Prompt:
Find the line containing "investment." in the material below, then please transcribe it and each line after it exactly, without the pictures.

Records to use:

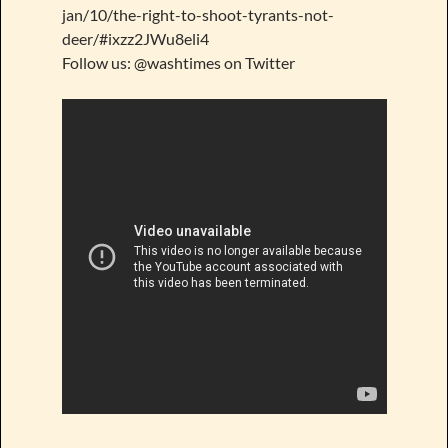
jan/10/the-right-to-shoot-tyrants-not-
deer/#ixzz2JWu8eli4
Follow us: @washtimes on Twitter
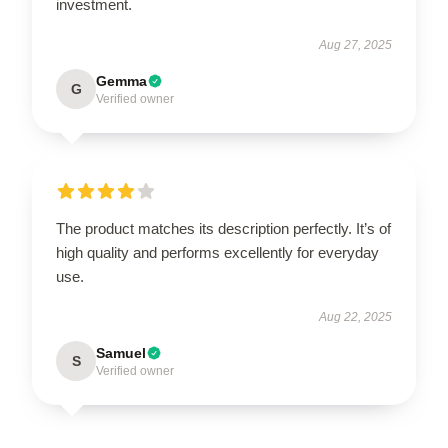
investment.
Aug 27, 2025
Gemma
G
Verified owner
The product matches its description perfectly. It’s of
high quality and performs excellently for everyday
use.
Aug 22, 2025
Samuel
S
Verified owner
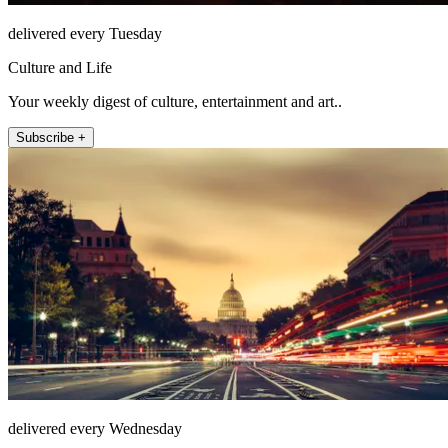
delivered every Tuesday
Culture and Life
Your weekly digest of culture, entertainment and art..
Subscribe +
delivered every Wednesday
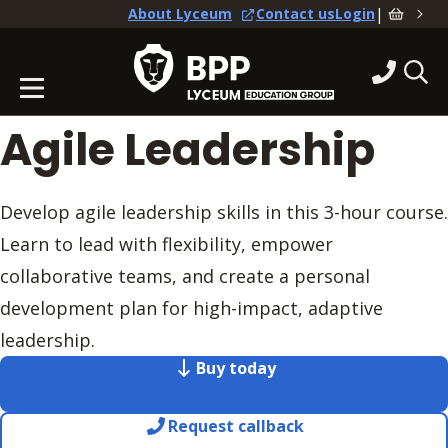
|
About Lyceum
Contact us
Login
Agile Leadership
Develop agile leadership skills in this 3-hour course.
Learn to lead with flexibility, empower
collaborative teams, and create a personal
development plan for high-impact, adaptive
leadership.
Buy today
Request callback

Written response:
investment.
Aug 27, 2025
Gemma
G
Verified owner
The product matches its description perfectly. It’s of
high quality and performs excellently for everyday
use.
Aug 22, 2025
Samuel
S
Verified owner
delivered every Tuesday
Culture and Life
Your weekly digest of culture, entertainment and art..
Subscribe +
delivered every Wednesday
|
About Lyceum
Contact us
Login
Agile Leadership
Develop agile leadership skills in this 3-hour course.
Learn to lead with flexibility, empower
collaborative teams, and create a personal
development plan for high-impact, adaptive
leadership.
Buy today
Request callback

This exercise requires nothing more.